仏教豆知識

その5
その前に、このミイラ石頭大師についていくらか知識を得ておくと話は一層面白くなります。石頭大師は、石頭稀遷(せきとうきせん)と呼ばれ、本学の母体とも言える曹洞宗と深い関わりがあります。曹洞宗寺院で朝夕の勤行(ごんぎょう)で読まれるものの1つに、『参(さん)同(どう)契(かい)』という書物がありますが、その著者が石頭大師なのです。石頭大師の弟子は、洞山(どうざん)良介(りょうかい)と言います。その洞山の弟子に曹(そう)山本(ざんほん)寂(じゃく)がいます。洞山と曹山が中国曹洞宗を樹立します。それが天童如(てんどうにょ)浄(じょう)という人に伝わります。そして、道元が如浄の弟子となり、その教えを広めて、日本曹洞宗が誕生します。こう見てくると、石頭大師は曹洞宗にとって無視出来ない重要人物であることがわかります。ミイラがその石頭大師だとすると、放っておくわけにはいきません。そこで、以下の話へと続きます。
 実はこのように曹洞宗にとってかけがえのない石頭和尚が、日本ミイラ研究グループの研究室に眠っているのは勿体(もったい)ない、と当時の鶴見(つるみ)の総持寺(そうじじ)の首脳部(しゅのうぶ)が考えたというわけある。・・・当時、毎日新聞東京本社第二事業部長だった筆者の職場に、突如として現れた黒(くろ)染め(ぞめ)の衣(ころも)をきた十数名、乙(おと)川副(かわふく)貫(かん)主(しゅ)とその侍従(じじゅう)たちである。・・・然(しか)も、その御来訪は、一再ならず・・・。結局、ミイラは「伝・石頭和尚」として大本山総持寺に永久に祀られることになった。昭和五十年八月十八日のことである。(松本昭『日本のミイラ仏』昭和60年、pp.206-207)

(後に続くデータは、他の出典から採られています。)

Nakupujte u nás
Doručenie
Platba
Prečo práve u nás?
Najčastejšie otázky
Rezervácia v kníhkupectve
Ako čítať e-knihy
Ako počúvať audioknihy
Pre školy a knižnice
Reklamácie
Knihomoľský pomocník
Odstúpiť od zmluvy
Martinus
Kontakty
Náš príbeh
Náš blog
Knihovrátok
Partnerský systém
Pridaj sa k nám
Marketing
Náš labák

このような顛末(てんまつ)でこのミイラは今も総持寺にあります。ウイキペディアで石頭稀遷を検索すると、以下のようなコメントが付されています。
 曹洞宗大本山総持寺には石頭のものとされるミイラが安置されている(非公開)(2019/08/13)
いささか奇妙な話題に触れてみました。